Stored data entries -

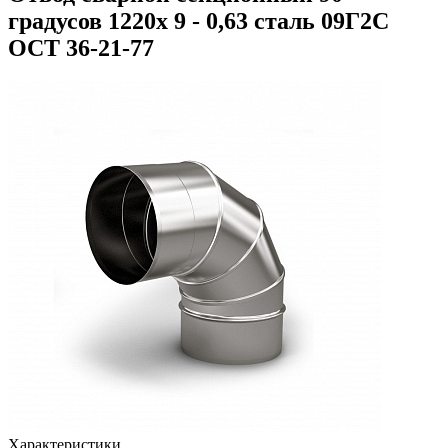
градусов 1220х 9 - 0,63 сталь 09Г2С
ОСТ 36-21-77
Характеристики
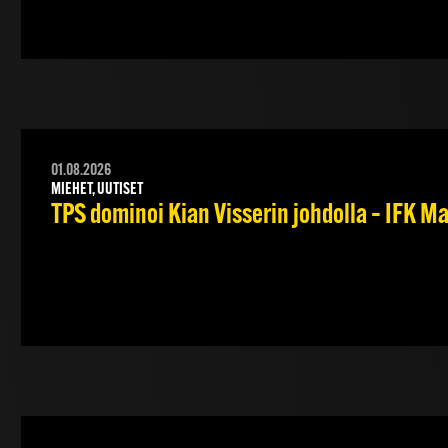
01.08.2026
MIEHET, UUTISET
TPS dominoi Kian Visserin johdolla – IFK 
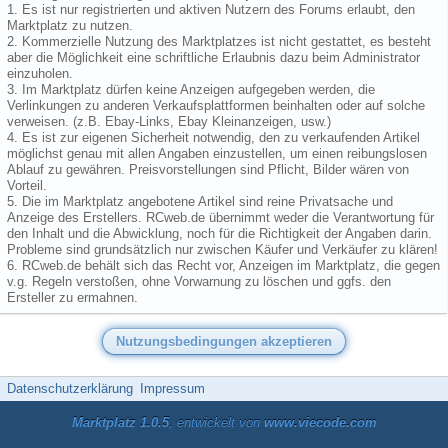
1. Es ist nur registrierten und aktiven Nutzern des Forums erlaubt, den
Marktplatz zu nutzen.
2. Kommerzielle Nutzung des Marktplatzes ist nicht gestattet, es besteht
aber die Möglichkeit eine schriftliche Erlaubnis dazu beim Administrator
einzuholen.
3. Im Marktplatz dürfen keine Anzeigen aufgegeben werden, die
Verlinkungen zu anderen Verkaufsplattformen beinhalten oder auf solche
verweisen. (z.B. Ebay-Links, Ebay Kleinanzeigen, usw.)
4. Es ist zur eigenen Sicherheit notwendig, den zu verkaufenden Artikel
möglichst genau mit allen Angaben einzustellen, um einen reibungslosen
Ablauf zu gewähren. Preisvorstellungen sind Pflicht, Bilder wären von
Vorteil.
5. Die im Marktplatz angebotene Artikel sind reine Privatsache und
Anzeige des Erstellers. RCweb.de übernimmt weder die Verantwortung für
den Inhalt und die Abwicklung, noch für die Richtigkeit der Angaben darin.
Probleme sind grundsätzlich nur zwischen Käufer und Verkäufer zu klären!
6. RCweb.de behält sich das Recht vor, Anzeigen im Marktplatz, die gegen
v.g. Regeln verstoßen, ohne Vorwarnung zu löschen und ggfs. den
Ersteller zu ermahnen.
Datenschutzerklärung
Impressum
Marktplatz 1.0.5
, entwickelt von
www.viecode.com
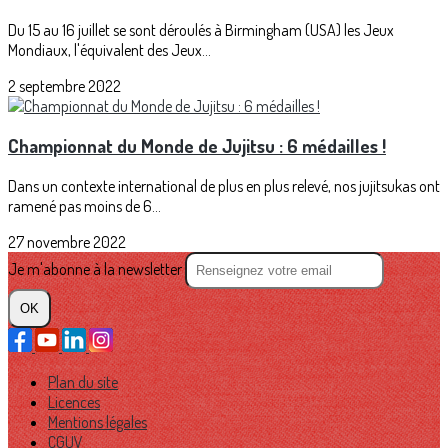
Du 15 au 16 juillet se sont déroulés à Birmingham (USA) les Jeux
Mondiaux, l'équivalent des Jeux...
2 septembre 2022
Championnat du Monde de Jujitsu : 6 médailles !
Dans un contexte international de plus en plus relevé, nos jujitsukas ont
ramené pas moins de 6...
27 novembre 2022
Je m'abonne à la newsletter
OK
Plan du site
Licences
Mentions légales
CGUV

Your assignment -
The data above must be given again in full and unaltered, minus its images.

Task response -
градусов 1220х 9 - 0,63 сталь 09Г2С
ОСТ 36-21-77
Характеристики
01.08.2026
MIEHET, UUTISET
TPS dominoi Kian Visserin johdolla – IFK 
1. Es ist nur registrierten und aktiven Nutzern des Forums erlaubt, den
Marktplatz zu nutzen.
2. Kommerzielle Nutzung des Marktplatzes ist nicht gestattet, es besteht
aber die Möglichkeit eine schriftliche Erlaubnis dazu beim Administrator
einzuholen.
3. Im Marktplatz dürfen keine Anzeigen aufgegeben werden, die
Verlinkungen zu anderen Verkaufsplattformen beinhalten oder auf solche
verweisen. (z.B. Ebay-Links, Ebay Kleinanzeigen, usw.)
4. Es ist zur eigenen Sicherheit notwendig, den zu verkaufenden Artikel
möglichst genau mit allen Angaben einzustellen, um einen reibungslosen
Ablauf zu gewähren. Preisvorstellungen sind Pflicht, Bilder wären von
Vorteil.
5. Die im Marktplatz angebotene Artikel sind reine Privatsache und
Anzeige des Erstellers. RCweb.de übernimmt weder die Verantwortung für
den Inhalt und die Abwicklung, noch für die Richtigkeit der Angaben darin.
Probleme sind grundsätzlich nur zwischen Käufer und Verkäufer zu klären!
6. RCweb.de behält sich das Recht vor, Anzeigen im Marktplatz, die gegen
v.g. Regeln verstoßen, ohne Vorwarnung zu löschen und ggfs. den
Ersteller zu ermahnen.
Datenschutzerklärung
Impressum
Marktplatz 1.0.5
, entwickelt von
www.viecode.com
Du 15 au 16 juillet se sont déroulés à Birmingham (USA) les Jeux
Mondiaux, l'équivalent des Jeux...
2 septembre 2022
Championnat du Monde de Jujitsu : 6 médailles !
Dans un contexte international de plus en plus relevé, nos jujitsukas ont
ramené pas moins de 6...
27 novembre 2022
Je m'abonne à la newsletter
OK
Plan du site
Licences
Mentions légales
CGUV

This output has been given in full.